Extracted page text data

______________________________

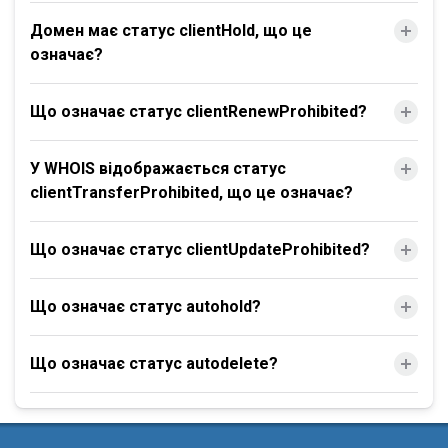
Домен має статус clientHold, що це
означає?
Що означає статус clientRenewProhibited?
У WHOIS відображається статус
clientTransferProhibited, що це означає?
Що означає статус clientUpdateProhibited?
Що означає статус autohold?
Що означає статус autodelete?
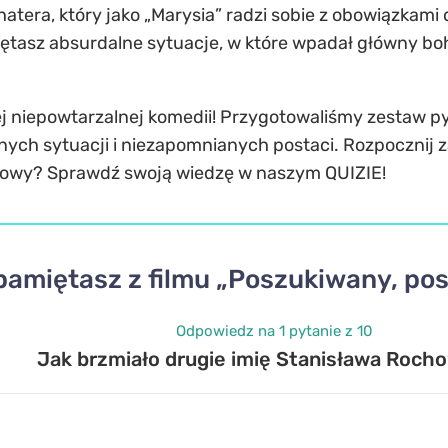
tera, który jako „Marysia” radzi sobie z obowiązkami
ętasz absurdalne sytuacje, w które wpadał główny bo
j niepowtarzalnej komedii! Przygotowaliśmy zestaw py
ych sytuacji i niezapomnianych postaci. Rozpocznij za
towy? Sprawdź swoją wiedzę w naszym QUIZIE!
 pamiętasz z filmu „Poszukiwany, p
Odpowiedz na 1 pytanie z 10
Jak brzmiało drugie imię Stanisława Roch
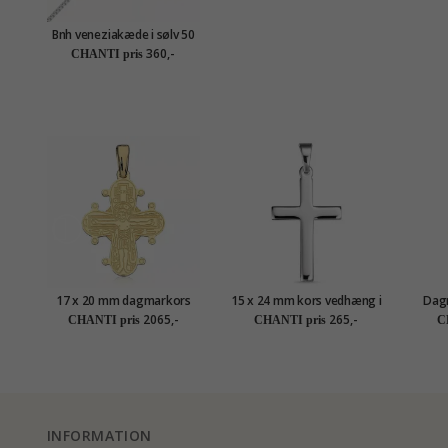
Bnh veneziakæde i sølv 50
cm x 1,2 mm
360,-
CHANTI pris
17 x 20 mm dagmarkors
15 x 24 mm kors vedhæng i
Dag
med fadervor i 8 karat guld
sølv - Amoré
forgy
2065,-
265,-
CHANTI pris
CHANTI pris
C
- Amoré
INFORMATION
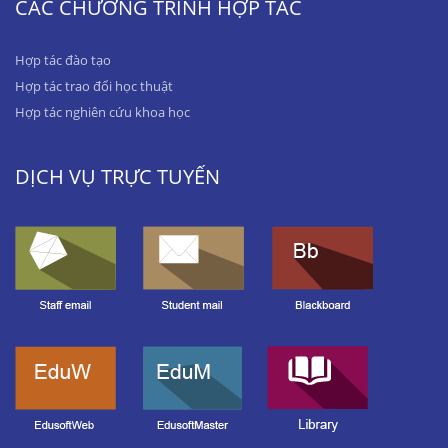
CÁC CHƯƠNG TRÌNH HỢP TÁC
Hợp tác đào tạo
Hợp tác trao đổi học thuật
Hợp tác nghiên cứu khoa học
DỊCH VỤ TRỰC TUYẾN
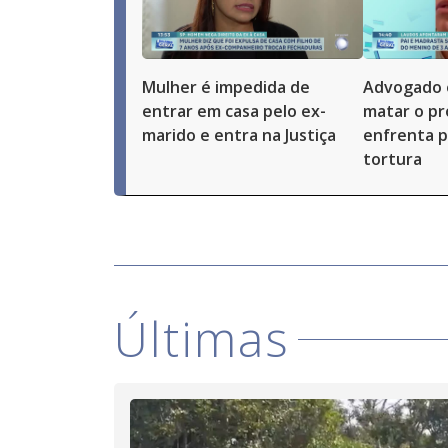
Mulher é impedida de
Advogado 
entrar em casa pelo ex-
matar o pró
marido e entra na Justiça
enfrenta p
tortura
Últimas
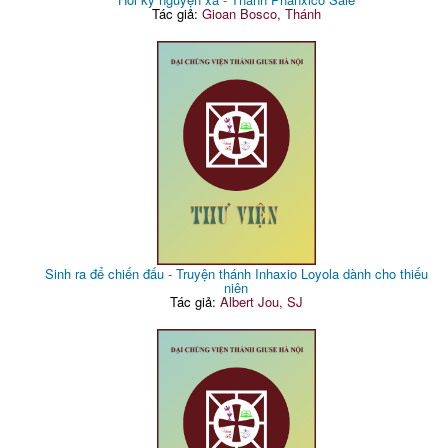
Tác giả:
Gioan Bosco, Thánh
Sinh ra để chiến đấu - Truyện thánh Inhaxio Loyola dành cho thiếu
niên
Tác giả:
Albert Jou, SJ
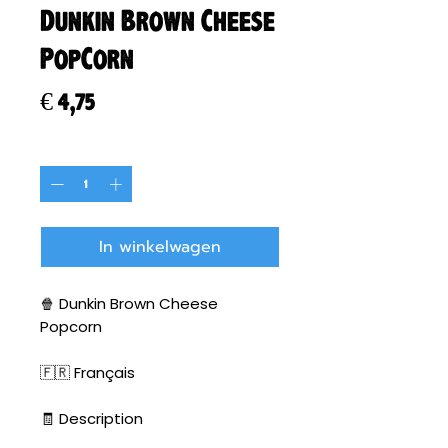
Dunkin Brown Cheese
PopCorn
Prijs
€ 4,75
Aantal
*
In winkelwagen
🍿 Dunkin Brown Cheese
Popcorn
🇫🇷 Français
🧾 Description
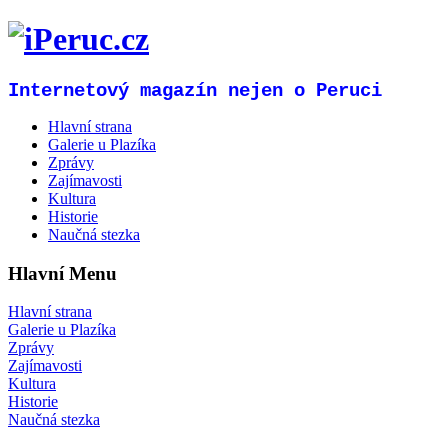
Internetový magazín nejen o Peruci
Hlavní strana
Galerie u Plazíka
Zprávy
Zajímavosti
Kultura
Historie
Naučná stezka
Hlavní Menu
Hlavní strana
Galerie u Plazíka
Zprávy
Zajímavosti
Kultura
Historie
Naučná stezka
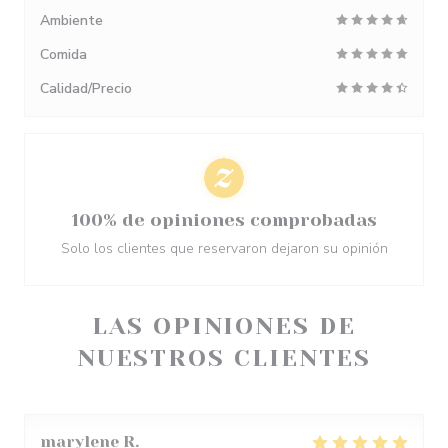
Ambiente
Comida
Calidad/Precio
100% de opiniones comprobadas
Solo los clientes que reservaron dejaron su opinión
LAS OPINIONES DE
NUESTROS CLIENTES
marylene
R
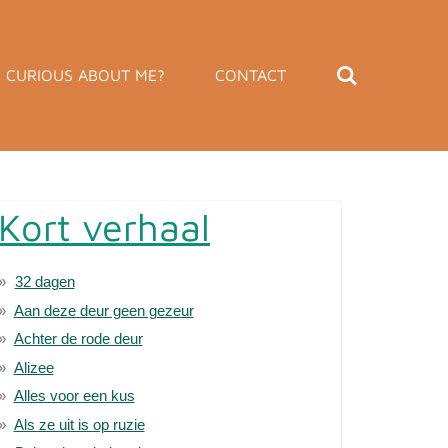
CURIOUS ABOUT ME?
CONTACT
Kort verhaal
32 dagen
Aan deze deur geen gezeur
Achter de rode deur
Alizee
Alles voor een kus
Als ze uit is op ruzie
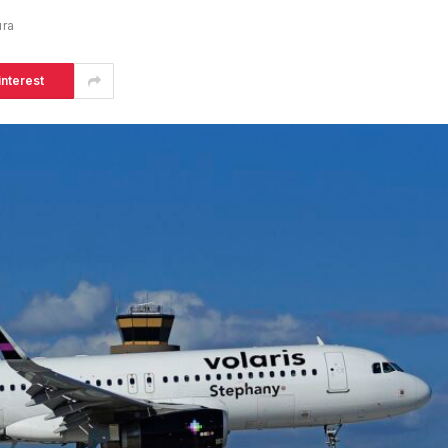
ura
interest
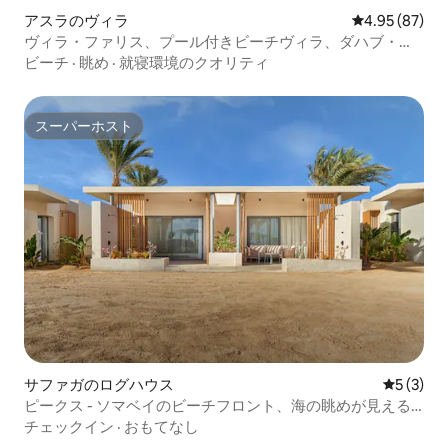
アスラのヴィラ
レビュー87件
4.95 (87)
ヴィラ・ファリス、プール付きビーチヴィラ、ダハブ・ア
サラ
ビーチ
·
眺め
·
就寝環境のクオリティ
スーパーホスト
スーパーホスト
サファガのログハウス
レビュー
5 (3)
ピークス - ソマベイのビーチフロント、海の眺めが見える
メスカのカバナ
チェックイン
·
おもてなし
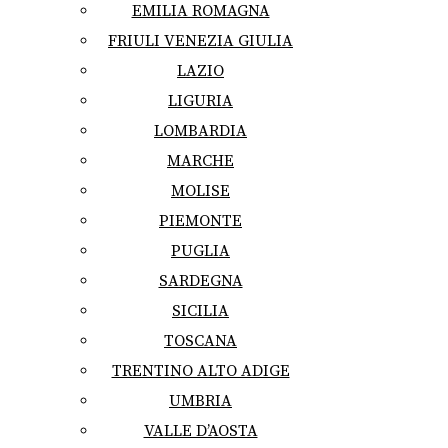
EMILIA ROMAGNA
FRIULI VENEZIA GIULIA
LAZIO
LIGURIA
LOMBARDIA
MARCHE
MOLISE
PIEMONTE
PUGLIA
SARDEGNA
SICILIA
TOSCANA
TRENTINO ALTO ADIGE
UMBRIA
VALLE D’AOSTA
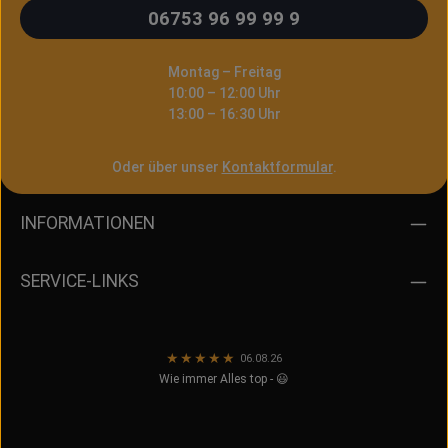
40 – 80 Watt
06753 96 99 99 9
LIEFERUMFANG 5× Voopoo
PnP Coil Verdampferkopf(in
gewähltem Widerstand)
Montag – Freitag
Jetzt besser KAUFEN
10:00 – 12:00 Uhr
✓ besser VERSAND in 24h
13:00 – 16:30 Uhr
✓
PRODUKTSICHERHEIT
(GPSR) Importeur InnoCigs
Oder über unser
Kontaktformular
.
GmbH & Co. KGBarnerstr.
14b22761
HamburgDeutschlandservic
INFORMATIONEN
e@innocigs.com Hersteller
ShenZhen Woody Vapes
Technology Co., Ltd.Block
SERVICE-LINKS
1, Shapuyangyong industry
Park, Songgang, Bao'an
District, Guangdong518100
ShenzhenChinasupport@vo
★
★
★
★
★
06.08.26
opoo.com
Wie immer Alles top - 😃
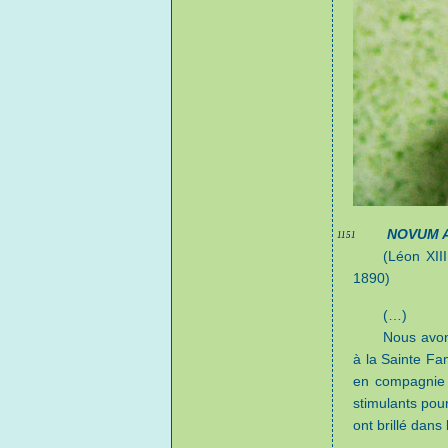
NOVUM 
1151
(Léon XII
1890)
(…)
Nous avon
à la Sainte Fa
en compagnie d
stimulants pour
ont brillé dans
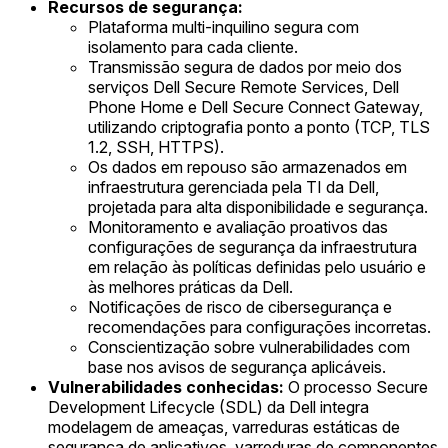
Recursos de segurança:
Plataforma multi-inquilino segura com
isolamento para cada cliente.
Transmissão segura de dados por meio dos
serviços Dell Secure Remote Services, Dell
Phone Home e Dell Secure Connect Gateway,
utilizando criptografia ponto a ponto (TCP, TLS
1.2, SSH, HTTPS).
Os dados em repouso são armazenados em
infraestrutura gerenciada pela TI da Dell,
projetada para alta disponibilidade e segurança.
Monitoramento e avaliação proativos das
configurações de segurança da infraestrutura
em relação às políticas definidas pelo usuário e
às melhores práticas da Dell.
Notificações de risco de cibersegurança e
recomendações para configurações incorretas.
Conscientização sobre vulnerabilidades com
base nos avisos de segurança aplicáveis.
Vulnerabilidades conhecidas:
O processo Secure
Development Lifecycle (SDL) da Dell integra
modelagem de ameaças, varreduras estáticas de
segurança de aplicativos, varreduras de componentes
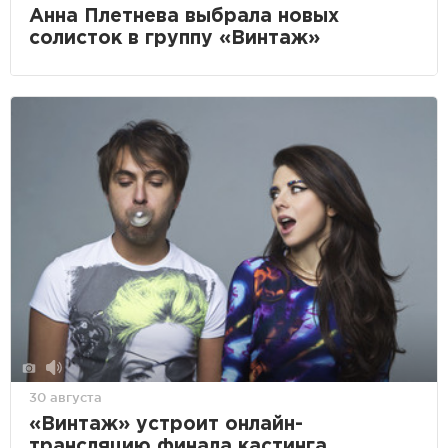
Анна Плетнева выбрала новых
солисток в группу «Винтаж»
30 августа
«Винтаж» устроит онлайн-
трансляцию финала кастинга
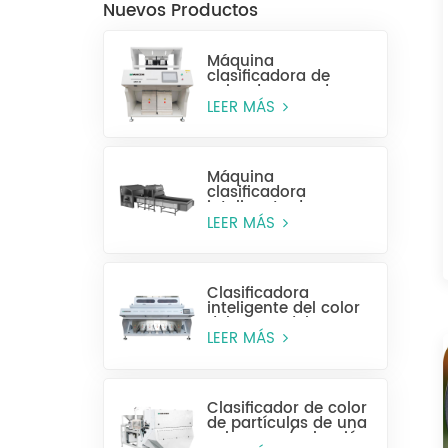
Nuevos Productos
Máquina
clasificadora de
color de arroz de
alta eficiencia MR128
LEER MÁS
Máquina
clasificadora
inteligente de
plástico para
LEER MÁS
botellas enteras
Clasificadora
inteligente del color
del grano del CCD
MG448
LEER MÁS
Clasificador de color
de partículas de una
sola capa (selección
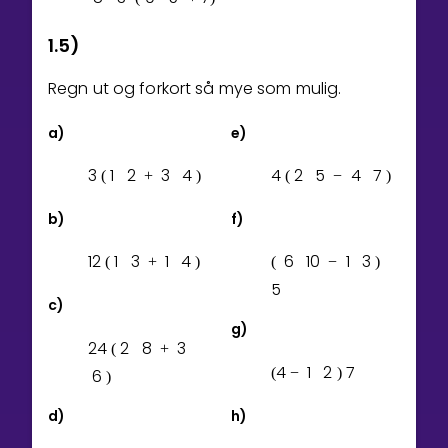
1.5)
Regn ut og forkort så mye som mulig.
a)
e)
3
1
2
3
4
4
2
5
4
7
(
+
)
(
−
)
b)
f)
1
2
1
3
1
4
6
1
0
1
3
(
+
)
(
−
)
5
c)
g)
2
4
2
8
3
(
+
4
1
2
7
(
−
)
6
)
d)
h)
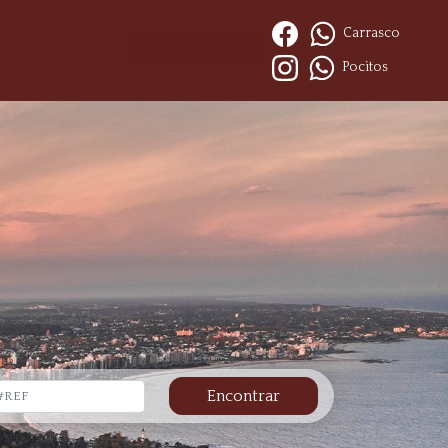
Carrasco
Pocitos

______________________________

• **Activity**
Once the pictures are set aside, write out each record exactly.

• **Reply**
Домен має статус clientHold, що це
означає?
Що означає статус clientRenewProhibited?
У WHOIS відображається статус
clientTransferProhibited, що це означає?
Що означає статус clientUpdateProhibited?
Що означає статус autohold?
Що означає статус autodelete?
tera, który jako „Marysia” radzi sobie z obowiązkami
ętasz absurdalne sytuacje, w które wpadał główny bo
j niepowtarzalnej komedii! Przygotowaliśmy zestaw py
ych sytuacji i niezapomnianych postaci. Rozpocznij za
towy? Sprawdź swoją wiedzę w naszym QUIZIE!
 pamiętasz z filmu „Poszukiwany, p
Odpowiedz na 1 pytanie z 10
Jak brzmiało drugie imię Stanisława Roch
Bnh veneziakæde i sølv 50
cm x 1,2 mm
360,-
CHANTI pris
17 x 20 mm dagmarkors
15 x 24 mm kors vedhæng i
Dag
med fadervor i 8 karat guld
sølv - Amoré
forgy
2065,-
265,-
CHANTI pris
CHANTI pris
C
- Amoré
INFORMATION
CÁC CHƯƠNG TRÌNH HỢP TÁC
Hợp tác đào tạo
Hợp tác trao đổi học thuật
Hợp tác nghiên cứu khoa học
DỊCH VỤ TRỰC TUYẾN
Mulher é impedida de
Advogado 
entrar em casa pelo ex-
matar o pró
marido e entra na Justiça
enfrenta p
tortura
Últimas
Tác giả:
Gioan Bosco, Thánh
Sinh ra để chiến đấu - Truyện thánh Inhaxio Loyola dành cho thiếu
niên
Tác giả:
Albert Jou, SJ
Dunkin Brown Cheese
PopCorn
Prijs
€ 4,75
Aantal
*
In winkelwagen
🍿 Dunkin Brown Cheese
Popcorn
🇫🇷 Français
🧾 Description
Internetový magazín nejen o Peruci
Hlavní strana
Galerie u Plazíka
Zprávy
Zajímavosti
Kultura
Historie
Naučná stezka
Hlavní Menu
Hlavní strana
Galerie u Plazíka
Zprávy
Zajímavosti
Kultura
Historie
Naučná stezka
Ambiente
Comida
Calidad/Precio
100% de opiniones comprobadas
Solo los clientes que reservaron dejaron su opinión
LAS OPINIONES DE
NUESTROS CLIENTES
marylene
R
CURIOUS ABOUT ME?
CONTACT
Kort verhaal
32 dagen
Aan deze deur geen gezeur
Achter de rode deur
Alizee
Alles voor een kus
Als ze uit is op ruzie
ura
interest
アスラのヴィラ
レビュー87件
4.95 (87)
ヴィラ・ファリス、プール付きビーチヴィラ、ダハブ・ア
サラ
ビーチ
·
眺め
·
就寝環境のクオリティ
スーパーホスト
スーパーホスト
サファガのログハウス
レビュー
5 (3)
ピークス - ソマベイのビーチフロント、海の眺めが見える
メスカのカバナ
チェックイン
·
おもてなし
EMILIA ROMAGNA
FRIULI VENEZIA GIULIA
LAZIO
LIGURIA
LOMBARDIA
MARCHE
MOLISE
PIEMONTE
PUGLIA
SARDEGNA
SICILIA
TOSCANA
TRENTINO ALTO ADIGE
UMBRIA
VALLE D’AOSTA
40 – 80 Watt
06753 96 99 99 9
LIEFERUMFANG 5× Voopoo
PnP Coil Verdampferkopf(in
gewähltem Widerstand)
Montag – Freitag
Jetzt besser KAUFEN
10:00 – 12:00 Uhr
✓ besser VERSAND in 24h
13:00 – 16:30 Uhr
✓
PRODUKTSICHERHEIT
(GPSR) Importeur InnoCigs
Oder über unser
Kontaktformular
.
GmbH & Co. KGBarnerstr.
14b22761
HamburgDeutschlandservic
INFORMATIONEN
e@innocigs.com Hersteller
ShenZhen Woody Vapes
Technology Co., Ltd.Block
SERVICE-LINKS
1, Shapuyangyong industry
Park, Songgang, Bao'an
District, Guangdong518100
ShenzhenChinasupport@vo
★
★
★
★
★
06.08.26
opoo.com
Wie immer Alles top - 😃
NOVUM 
1151
(Léon XII
1890)
(…)
Nous avon
à la Sainte Fa
en compagnie d
stimulants pour
ont brillé dans
Recursos de segurança:
Plataforma multi-inquilino segura com
isolamento para cada cliente.
Transmissão segura de dados por meio dos
serviços Dell Secure Remote Services, Dell
Phone Home e Dell Secure Connect Gateway,
utilizando criptografia ponto a ponto (TCP, TLS
1.2, SSH, HTTPS).
Os dados em repouso são armazenados em
infraestrutura gerenciada pela TI da Dell,
projetada para alta disponibilidade e segurança.
Monitoramento e avaliação proativos das
configurações de segurança da infraestrutura
em relação às políticas definidas pelo usuário e
às melhores práticas da Dell.
Notificações de risco de cibersegurança e
recomendações para configurações incorretas.
Conscientização sobre vulnerabilidades com
base nos avisos de segurança aplicáveis.
Vulnerabilidades conhecidas:
O processo Secure
Development Lifecycle (SDL) da Dell integra
modelagem de ameaças, varreduras estáticas de
segurança de aplicativos, varreduras de componentes
Анна Плетнева выбрала новых
солисток в группу «Винтаж»
30 августа
«Винтаж» устроит онлайн-
трансляцию финала кастинга
Nuevos Productos
Máquina
clasificadora de
color de arroz de
alta eficiencia MR128
LEER MÁS
Máquina
clasificadora
inteligente de
plástico para
LEER MÁS
botellas enteras
Clasificadora
inteligente del color
del grano del CCD
MG448
LEER MÁS
Clasificador de color
de partículas de una
sola capa (selección
1.5)
Regn ut og forkort så mye som mulig.
a)
e)
3
1
2
3
4
4
2
5
4
7
(
+
)
(
−
)
b)
f)
1
2
1
3
1
4
6
1
0
1
3
(
+
)
(
−
)
5
c)
g)
2
4
2
8
3
(
+
4
1
2
7
(
−
)
6
)
d)
h)
Carrasco
Pocitos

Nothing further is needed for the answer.